I think that's his point

It's self centering, idlers and all else being up to snuff.

IIRC - If the Timing belt tensioner is spring loaded, you're supposed to snug down the holding bolt, crank the engine through for several revs.. then loosen the holding bolt and let tensioner take up any additional slack. I applied a little 'extra' hand pressure on the tensioner as I tightened bolt to 'very snug'

Reply to
Backyard Mechanic

The accessory belt *shredded* longitudinally, with many long whip like ends, with one section still turning the accessories. It made a horrible noise, I thought I had run over a gnarly branch of a tree. I knew I was in trouble, coasted to a stop, shut the engine down, turned off the electrics, popped the hood, etc. After I cleaned it up, I started the car, it started fine, but one piece of the belt still remained, I could hear it banging, but before I could get the engine shut off, that thing somehow got between the timing belt cover and the block and broke the timing belt! Then I was in real trouble.

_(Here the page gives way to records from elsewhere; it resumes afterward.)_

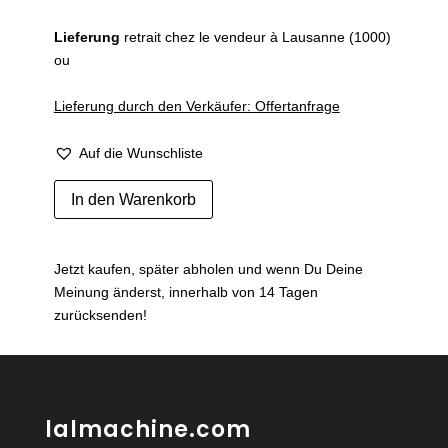
Lieferung
retrait chez le vendeur à Lausanne (1000)
ou
Lieferung durch den Verkäufer: Offertanfrage
Auf die Wunschliste
Deux
In den Warenkorb
fauteuils
et
un
Jetzt kaufen, später abholen und wenn Du Deine
canapé
Meinung änderst, innerhalb von 14 Tagen
style
zurücksenden!
Louis
XV
Menge
lalmachine.com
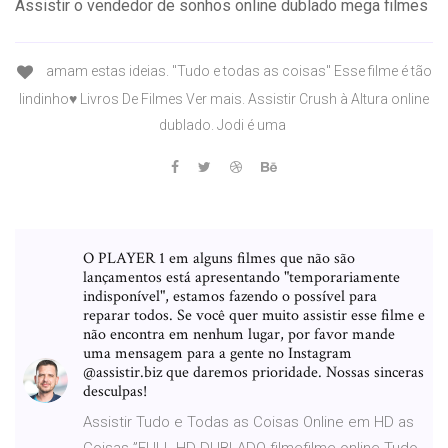
Assistir o vendedor de sonhos online dublado mega filmes
amam estas ideias. "Tudo e todas as coisas" Esse filme é tão
lindinho♥️ Livros De Filmes Ver mais. Assistir Crush à Altura online
dublado. Jodi é uma
O PLAYER 1 em alguns filmes que não são
lançamentos está apresentando "temporariamente
indisponível", estamos fazendo o possível para
reparar todos. Se você quer muito assistir esse filme e
não encontra em nenhum lugar, por favor mande
uma mensagem para a gente no Instagram
@assistir.biz que daremos prioridade. Nossas sinceras
desculpas!
Assistir Tudo e Todas as Coisas Online em HD as
Coisas ”FULL HD DUBLADO filmefilme online Tudo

I was stunned at the amount of clearance and the size of the gaps between the cover and the block. You would think that a mission critical piece of hardware would be better protected, especially on older interference engines. Anything could get in there.

I thought I would bring this up here, because it could happen to anyone. Lesson : check your serpentine belt often. Replace it, it's much easier than a timing belt.

Anyways, thanks for all your responses, I'm going to try to finish this up morning. I'll check back with the result, and to see how the discussion is going, but it is just too darn cold out there for me to do the water pump too, and now that I have done this procedure once, (probably twice before I get through) it wasn't all that bad, better if I had all the proper tools.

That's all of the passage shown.